» **TASK STATEMENT**:
Report only how many lines of the entries below contain the string "Česká".

» **INPUT DATA**:
****
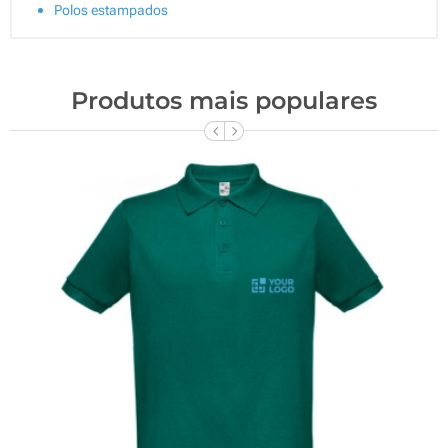
Polos estampados
Produtos mais populares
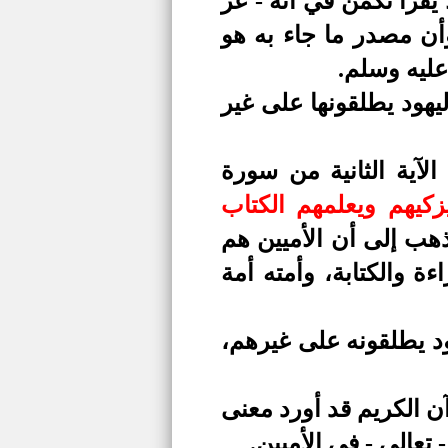
يقرأ تكمن في أنه - عز
أن مصدر ما جاء به هو
عليه وسلم.
يهود يطلقونها على غير
لآية الثانية من سورة
زكيهم ويعلمهم الكتاب
هب إلى أن الأميين هم
ة والكتابة، وأمته أمة
ود يطلقونه على غيرهم،
آن الكريم قد أورد معنى
تعالى - في الأميين.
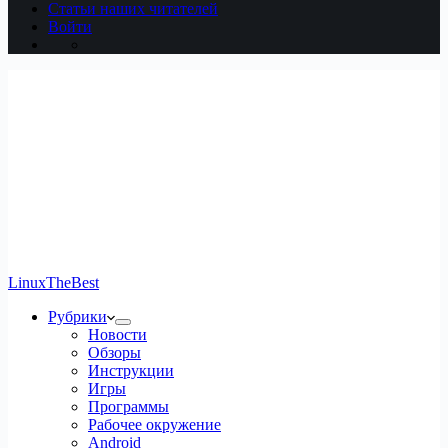
Статьи наших читателей
Войти
LinuxTheBest
Рубрики
Новости
Обзоры
Инструкции
Игры
Программы
Рабочее окружение
Android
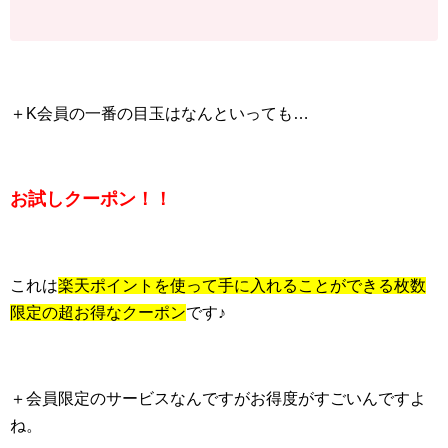
＋K会員の一番の目玉はなんといっても…
お試しクーポン！！
これは
楽天ポイントを使って手に入れることができる枚数
限定の超お得なクーポン
です♪
＋会員限定のサービスなんですがお得度がすごいんですよ
ね。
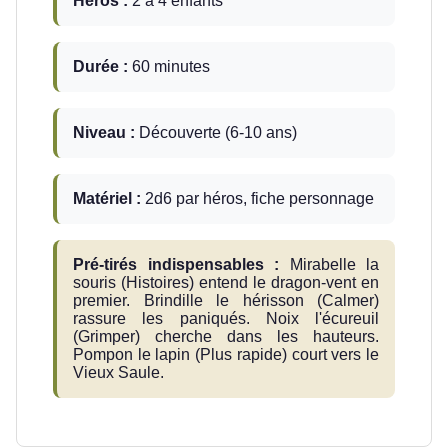
Héros :
2 à 4 enfants
Durée :
60 minutes
Niveau :
Découverte (6-10 ans)
Matériel :
2d6 par héros, fiche personnage
Pré-tirés indispensables :
Mirabelle la
souris (Histoires) entend le dragon-vent en
premier. Brindille le hérisson (Calmer)
rassure les paniqués. Noix l'écureuil
(Grimper) cherche dans les hauteurs.
Pompon le lapin (Plus rapide) court vers le
Vieux Saule.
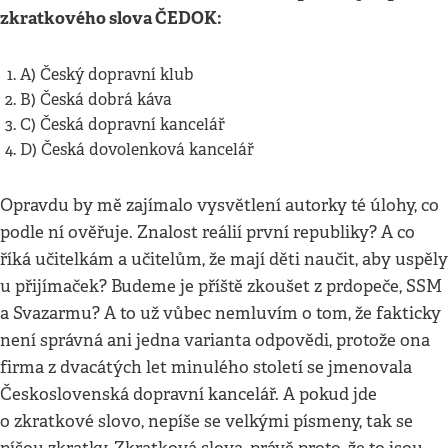
zkratkového slova ČEDOK:
A) Český dopravní klub
B) Česká dobrá káva
C) Česká dopravní kancelář
D) Česká dovolenková kancelář
Opravdu by mě zajímalo vysvětlení autorky té úlohy, co
podle ní ověřuje. Znalost reálií první republiky? A co
říká učitelkám a učitelům, že mají děti naučit, aby uspěly
u přijímaček? Budeme je příště zkoušet z prdopeče, SSM
a Svazarmu? A to už vůbec nemluvím o tom, že fakticky
není správná ani jedna varianta odpovědi, protože ona
firma z dvacátých let minulého století se jmenovala
Československá dopravní kancelář. A pokud jde
o zkratkové slovo, nepíše se velkými písmeny, tak se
****
» **ANSWER FOR THIS EXERCISE**:
3